Many of us sometimes forget where we put the car keys or even where we parked the car.
But 93 thousand people in Alabama have permanent memory loss from Alzheimer's Disease. That's expected to more than double by 2040.
However, a UAB doctor's latest research could lead to a new treatment
Research now shows there are three proteins in the brain that together lead to memory loss.
Medication is available to decrease the presence of the one of the proteins, Ab.
But UAB Dr. Erik Roberson says it's not effective. His research reveals the previously unknown functions of the other proteins, which he believes are key to an effective treatment.
Herb Church now follows the latest Alzheimer's research. But he didn't know anything about the disease when he became a caregiver for his partner, Dolly, in 2002.
"That's the big problem. If we don't know what it's doing, we don't know how to target it to make a drug against it," explained Dr. Roberson, M.D., Ph.D..
By cutting through mouse brains, Roberson discovered Ab only causes memory loss when in the presence of tau, another protein. He also found tau combined with the third protein, Fyn, caused more neuron activity, which hurt memory function.

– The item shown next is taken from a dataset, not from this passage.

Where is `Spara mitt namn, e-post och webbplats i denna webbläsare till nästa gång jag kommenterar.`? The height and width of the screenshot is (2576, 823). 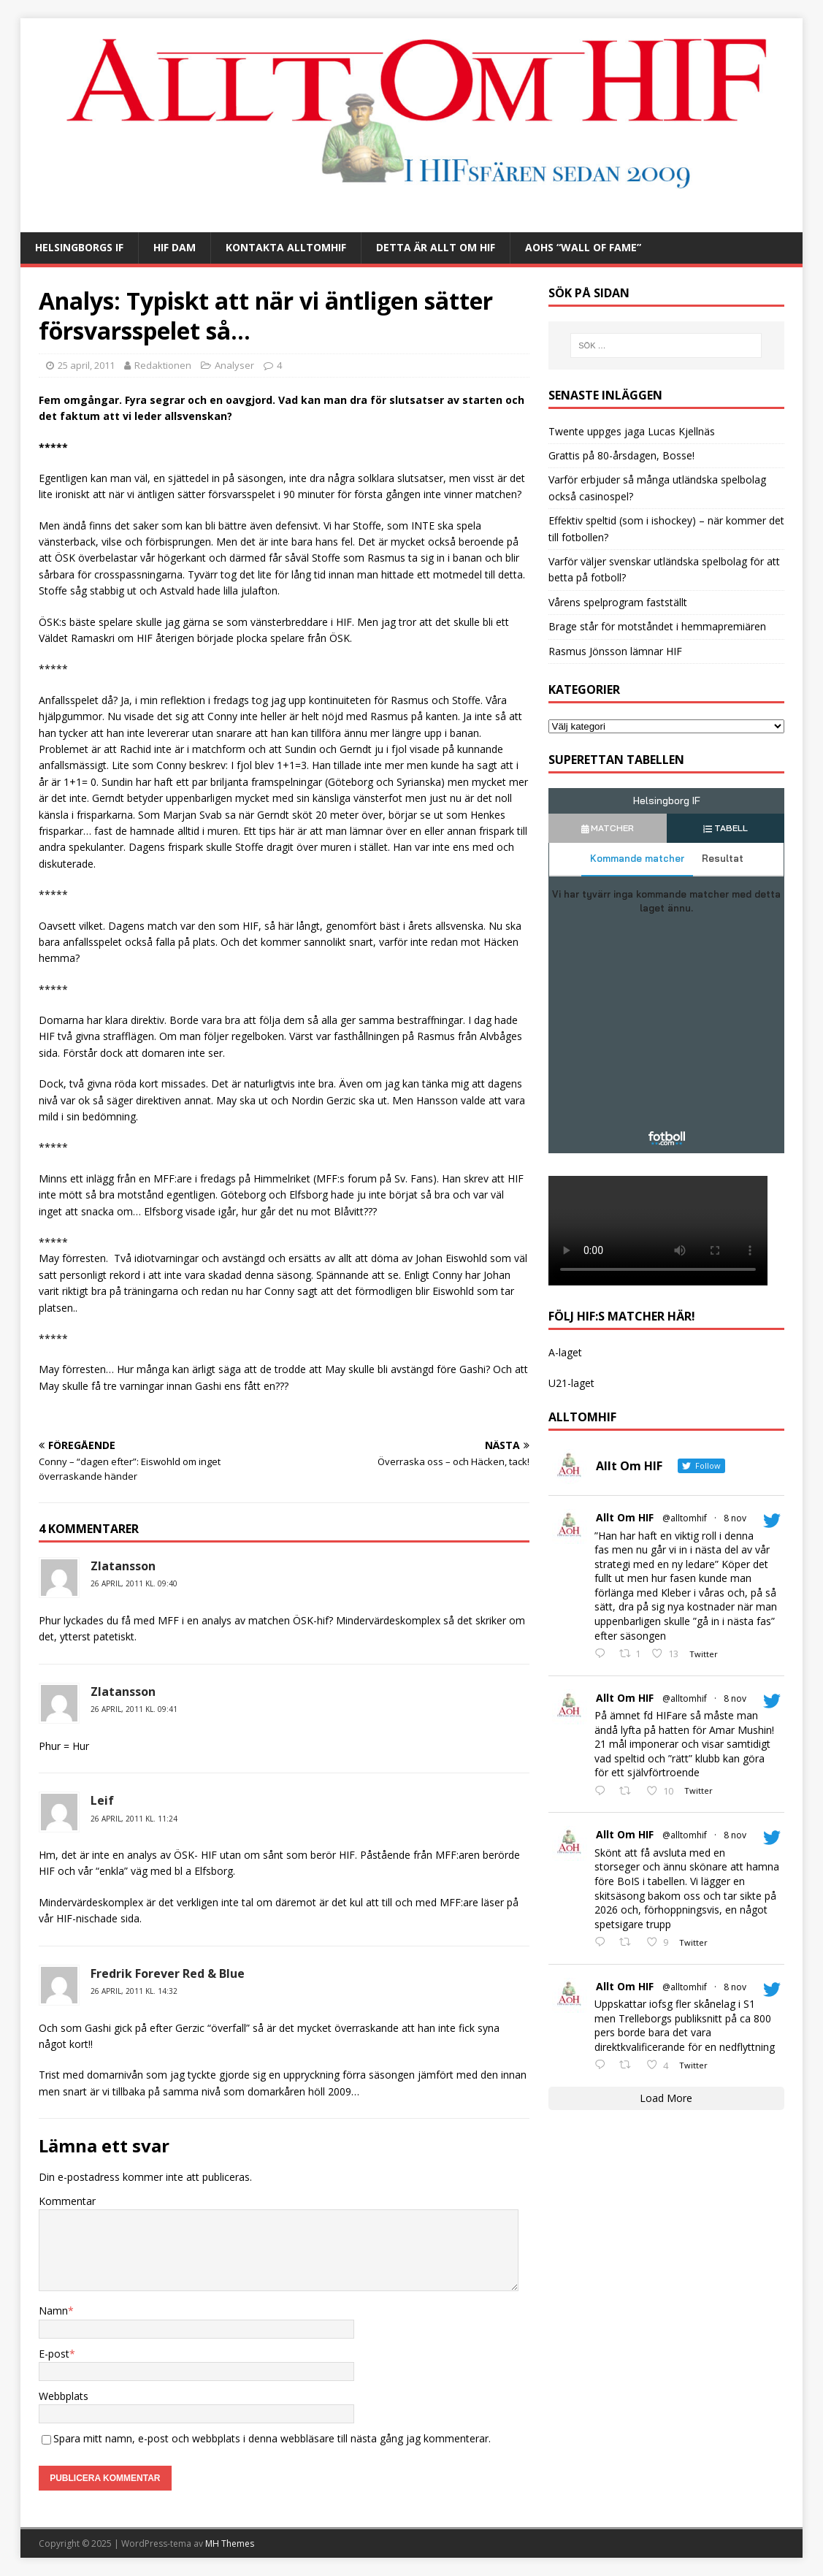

"We think what we'd want to do is have a pill that lowers the amount of tau in your brain or the amount of Fyn in your brain or prevent the two from interacting together," said Roberson.
But a possible treatment or even cure is still years away.
Church wants to be part of that future research, so he's donating his brain.
"It's significant. If I can help someone live a better life or be a better caregiver, it makes me feed good," he said.
Genetics are partially responsible for Alzheimer's.
But Roberson says a healthy diet that a heart doctor would recommend, like a Mediterranean diet high in omega fatty acids, doesn't hurt.